14. Seal and Reindeer: Immediate and Continuous Utilization of Coast and Mountain in the Early Mesolithic of North-Western Norway
Ecology of Early Settlement in Northern Europe - Conditions for Subsistence and Survival (Volume 1) - Per Persson
Frode Svendsen [+]
Telemark County Council, Skien, Norway
A recent study covering Early Mesolithic sites in a coast-to-mountain section of northwestern Norway documents that a predominantly marine settlement- and subsistence pattern was practiced along with maintenance of certain continental traditions; explicitly evident in the appearance of seasonal reindeer hunting sites in the mountains. This link is particularly evident considering the exploration and utilization of both the outer coast and the mountains seem to have begun virtually instantly during colonization.The study shows how the combined knowledge of site distribution, geographical data and natural history data; indirectly can generate a significant wealth of knowledge about subsistence and how people have lived in the Early Mesolithic.

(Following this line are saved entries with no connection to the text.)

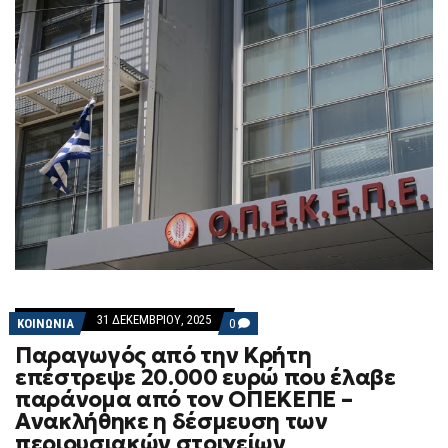
31 ΔΕΚΕΜΒΡΊΟΥ, 2025
COMMENTS
ΚΟΙΝΩΝΙΑ
0
ON
Παραγωγός από την Κρήτη
ΠΑΡΑΓΩΓΌΣ
ΑΠΌ
επέστρεψε 20.000 ευρώ που έλαβε
ΤΗΝ
παράνομα από τον ΟΠΕΚΕΠΕ –
ΚΡΉΤΗ
ΕΠΈΣΤΡΕΨΕ
Ανακλήθηκε η δέσμευση των
20.000
περιουσιακών στοιχείων
ΕΥΡΏ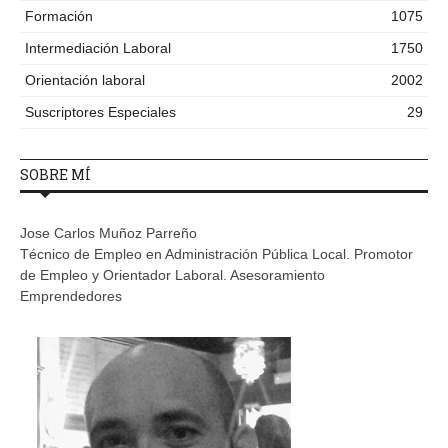
Formación
1075
Intermediación Laboral
1750
Orientación laboral
2002
Suscriptores Especiales
29
SOBRE MÍ
Jose Carlos Muñoz Parreño
Técnico de Empleo en Administración Pública Local. Promotor
de Empleo y Orientador Laboral. Asesoramiento
Emprendedores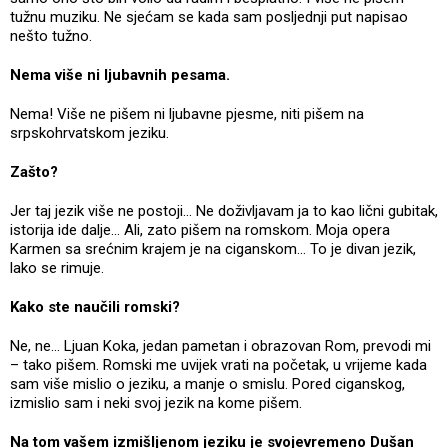
tužnu muziku. Ne sjećam se kada sam posljednji put napisao
nešto tužno.
Nema više ni ljubavnih pesama.
Nema! Više ne pišem ni ljubavne pjesme, niti pišem na
srpskohrvatskom jeziku.
Zašto?
Jer taj jezik više ne postoji... Ne doživljavam ja to kao lični gubitak,
istorija ide dalje... Ali, zato pišem na romskom. Moja opera
Karmen sa srećnim krajem je na ciganskom... To je divan jezik,
lako se rimuje.
Kako ste naučili romski?
Ne, ne... Ljuan Koka, jedan pametan i obrazovan Rom, prevodi mi
– tako pišem. Romski me uvijek vrati na početak, u vrijeme kada
sam više mislio o jeziku, a manje o smislu. Pored ciganskog,
izmislio sam i neki svoj jezik na kome pišem.
Na tom vašem izmišljenom jeziku je svojevremeno Dušan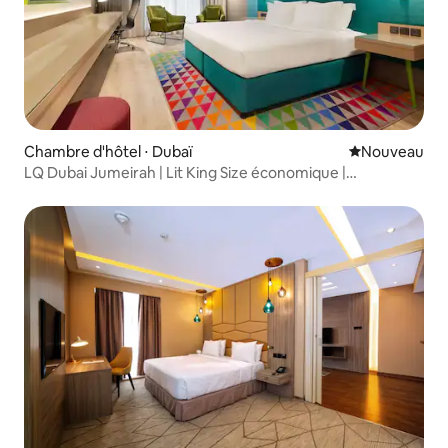
Chambre d'hôtel ⋅ Dubaï
Nouvel hébe
Nouveau
LQ Dubai Jumeirah | Lit King Size économique |
Promenade au souk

It is argued that the settlement pattern alone is a very strong indicator that specialized hunting for sea mammals, preferably seal, were the key strategy. A combination of a series of favourable circumstances seems to have made the outer archipelagos particularly attractive for people during the Early Mesolithic. However, in contrast to this very obvious marine lifestyle, the mountain sites indicate that hunting for reindeer (still) had a very special importance.